Ze is mooi. Bloedmooi. Niet perfect volgens algemene maatstaven, dus mooi volgens die van mij. Perfect, in mijn ogen. En haar ogen zijn bruin. Met een fonkeling zoals je die alleen ziet als je op een heldere nacht naar de hemel kijkt en sterren telt. Ze heeft lange wimpers, ook. En een glimlach die me bij het zien ervan weer eventjes doet voelen alsof ik twaalf jaar oud ben. Nagenoeg zorgeloos, licht in mijn hoofd, warm van binnen. Verliefd. Alsof m’n buik een vlindertuin is. Ik vind haar knap. Haar blik kent een bepaalde goedheid, die me rustig maakt. Zelfs mijn gedachten stotteren als ik aan haar denk, zo nerveus word ik ervan. Maar positief nerveus. Niet basisschoolspreekbeurtnerveus, maar mooi nerveus. Alleen maar positief nerveus. Heus.

Het is uiterlijk wat je bij elkaar brengt en innerlijk wat je bij elkaar houdt, zeggen ze. Maar wie zijn ze eigenlijk? Ik ken ze niet. En als ze van het vrouwelijk geslacht zijn, boeien ze me niet. Ja, ik kijk naar andere vrouwen, als ik met ze praat. Niet kijken zou asociaal zijn. Ik kijk. Maar de enige die ik zie, is zij. Zij is de enige waar ik oog voor heb. Ik hoor andere vrouwen praten, vaak. Ze praten veel. Ik hoor ze. Maar de enige waar ik naar luister, dat is zij. In haar ben ik oprecht geïnteresseerd. Met haar kan ik lezen en schrijven.

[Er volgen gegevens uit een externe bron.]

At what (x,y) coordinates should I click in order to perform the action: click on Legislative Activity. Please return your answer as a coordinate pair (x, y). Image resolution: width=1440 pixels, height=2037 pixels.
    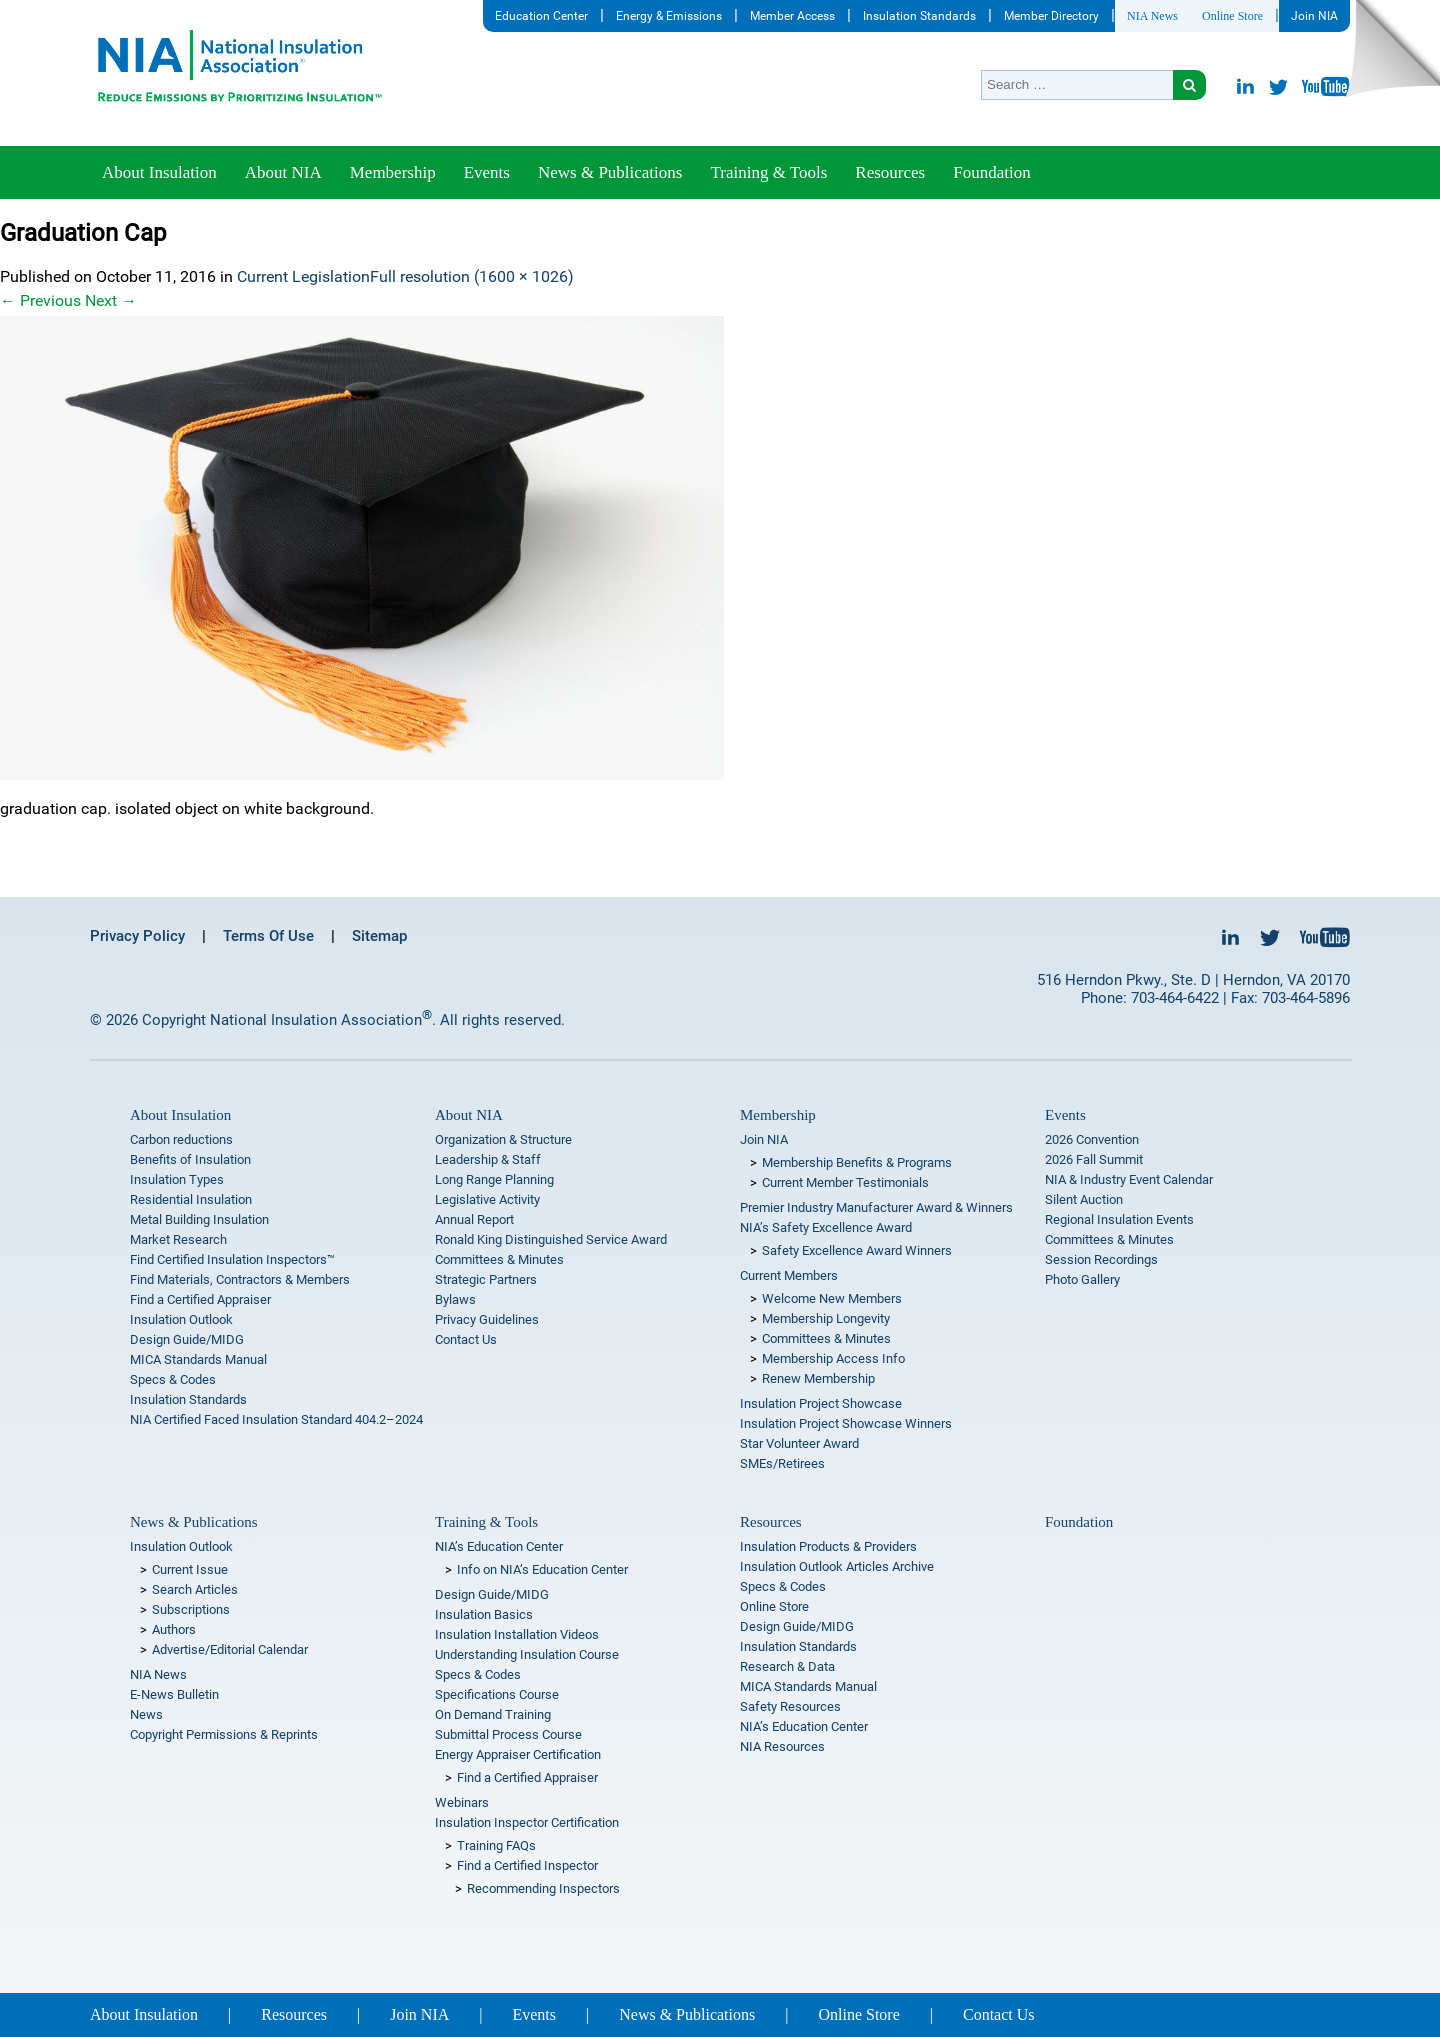     Looking at the image, I should click on (487, 1199).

Over haar kan ik schrijven. Over haar wil ik schrijven. En zingen, maar dat kan ik niet. Dus schrijf ik. Over haar.

Zij is de allermooiste persoon die ik ooit gezien heb. En dat heeft te maken met veel meer, dan slechts haar uiterlijk. Het is veel meer dan dat. Ik ben namelijk niet van de poppenkopjes. Ik ben een jongen van 23 jaar oud, ik speel niet met Barbies. Ik heb altijd gezocht naar een bepaalde persoonlijkheid in de meisjes die ik ontmoet heb. De vrouwen die ik leerde kennen. Tevergeefs. Tot zij op mijn pad kwam. Toen vond ik het. Ik wist het zeker, meteen. Bij haar kan ik mezelf zijn, omdat zij me accepteert. Zij geeft om mij, om wie ik ben. Om Derek Otte, inclusief diens nare eigenschappen.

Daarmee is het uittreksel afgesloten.